James Kimsey came under suspicion after the pleadings filed by Frederick Rizzolo in a "scorched-earth lawsuit" suddenly appeared more lawyerly. The owner of a Las Vegas strip club, Rizzolo was a defendant in a 2008 lawsuit brought by Kirk Henry, who had been attacked at the club and became a quadriplegic.

Rizzolo's attorneys stopped representing him in early 2009, and after that he proceeded pro se. But a few months later he filed eight documents with the court that "seemed to reflect somewhat more familiarity with the legal system than had his initial pro se efforts," according to the ruling.

Skeptical, Henry's lawyers did some digging and determined that Kimsey, who is not a lawyer, had helped Rizzolo with the pleadings. Henry filed a motion to compel Rizzolo to reveal Kimsey, whom he noted had been convicted in Nevada in 1987 for unauthorized practice of law.

During a hearing, Rizzolo's new lawyer admitted that Kimsey had prepared eight documents for Rizzolo. A magistrate judge struck the documents, ordered Kimsey to show why he should not be held in criminal contempt for the "unlawful practice of law", and urged the government to prosecute him. The government did so, and Kimsey was eventually convicted for violating local District Court rules that prohibit the practice of law by those who are not members of the Nevada State Bar or have not gained admission to practice pro hac vice.

On appeal in the 9th Circuit, Kimsey argued, among other things, that he was denied a jury trial and that the statue under which he was prosecuted was unconstitutionally vague as applied to him.

The federal appeals court in San Francisco agreed and reversed Kimsey's conviction in a unanimous ruling on Wednesday.

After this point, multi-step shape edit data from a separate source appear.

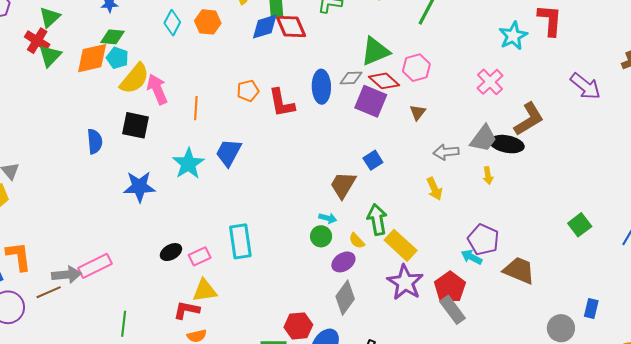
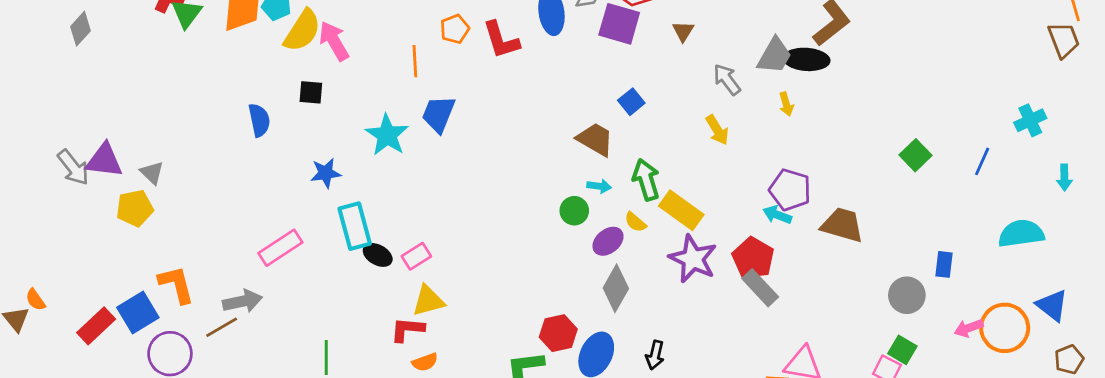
orange line: (196, 108) -> (415, 61), moved
black square: (136, 125) -> (311, 92), size x0.7
gray arrow: (446, 152) -> (727, 79), turned 65
brown trapezoid: (343, 185) -> (595, 139), turned 96
blue star: (139, 187) -> (326, 173), size x0.7
cyan arrow: (328, 218) -> (599, 186), moved
cyan rectangle: (240, 241) -> (355, 226), moved
yellow semicircle: (357, 241) -> (635, 222), moved
black ellipse: (171, 252) -> (378, 255), turned 65
pink rectangle: (95, 266) -> (280, 248), moved

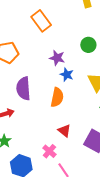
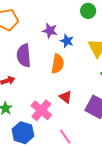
purple star: (57, 58) -> (50, 31), moved
pink cross: (49, 151) -> (41, 110), moved, size x1.5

"Here, the government may have proven that Kimsey is, if not the Devil, no saint," wrote Judge Marsha Berzon for a three-judge panel. "But it has failed to persuade us that Kimsey was in criminal contempt under the applicable federal statute."

A close reading of the statue at issue revealed that it "does not permit convictions for criminal contempt for violations of standing rules of court," the panel found.

If upheld, the government's reading of the statute would likely result in chaos in the courts, the panel added.

"Either way-whether the term 'rule' in § 401 would allow for criminal prosecutions, fines, and prison terms for violating local district court standing rules but not the Federal Rules, or, instead, would permit criminal prosecutions simply for violations of the minutia of the Federal Rules of Civil or Criminal Procedure, without any case specific directive or warning by the district court-the results could be nonsensical," Berzon wrote.